● **DATA FOR THIS TASK**
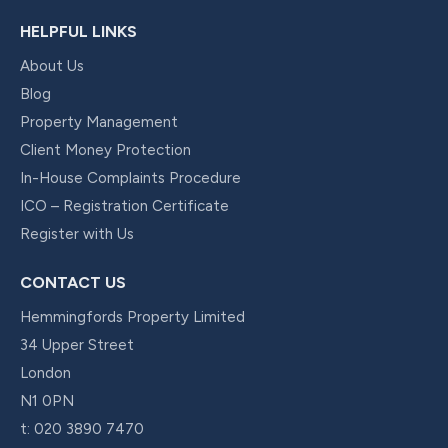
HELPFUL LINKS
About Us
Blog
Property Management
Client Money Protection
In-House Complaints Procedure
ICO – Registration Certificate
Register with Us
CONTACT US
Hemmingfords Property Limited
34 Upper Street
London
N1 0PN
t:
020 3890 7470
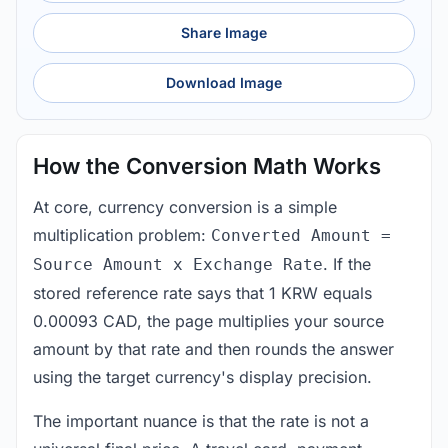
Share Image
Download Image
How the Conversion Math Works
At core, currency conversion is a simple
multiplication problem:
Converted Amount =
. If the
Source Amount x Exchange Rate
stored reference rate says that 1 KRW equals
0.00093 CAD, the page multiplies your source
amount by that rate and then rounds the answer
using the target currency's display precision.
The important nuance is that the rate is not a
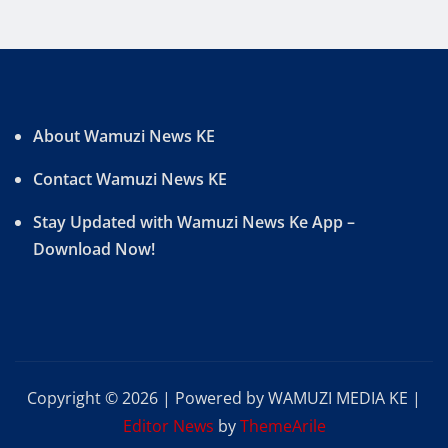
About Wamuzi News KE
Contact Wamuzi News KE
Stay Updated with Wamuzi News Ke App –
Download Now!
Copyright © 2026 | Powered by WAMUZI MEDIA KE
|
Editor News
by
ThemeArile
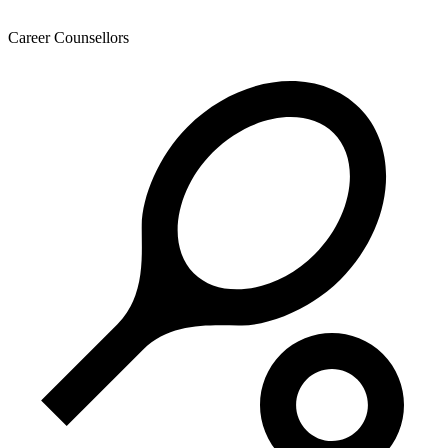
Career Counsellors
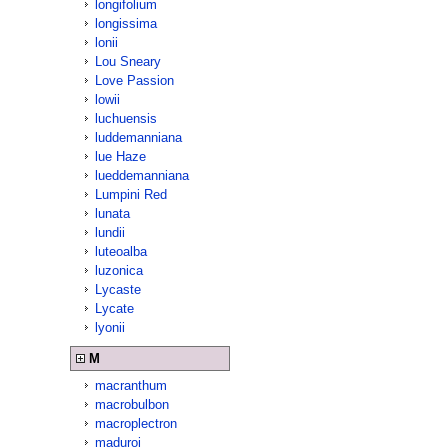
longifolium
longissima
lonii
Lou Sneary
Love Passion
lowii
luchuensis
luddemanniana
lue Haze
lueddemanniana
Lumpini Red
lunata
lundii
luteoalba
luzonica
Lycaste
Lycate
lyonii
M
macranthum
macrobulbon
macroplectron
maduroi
==
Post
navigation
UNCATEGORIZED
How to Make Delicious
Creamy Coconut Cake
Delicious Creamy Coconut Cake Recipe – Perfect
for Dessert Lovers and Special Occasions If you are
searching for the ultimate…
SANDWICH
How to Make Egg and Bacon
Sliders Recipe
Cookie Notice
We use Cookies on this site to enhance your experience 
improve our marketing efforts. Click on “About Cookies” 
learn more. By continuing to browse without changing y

● **DIRECTIONS FOR THIS TASK**
Identify all lines in the records above with the word "Cookies".

● **SOLUTION BELOW**
We use Cookies on this site to enhance your experience 
improve our marketing efforts. Click on “About Cookies” 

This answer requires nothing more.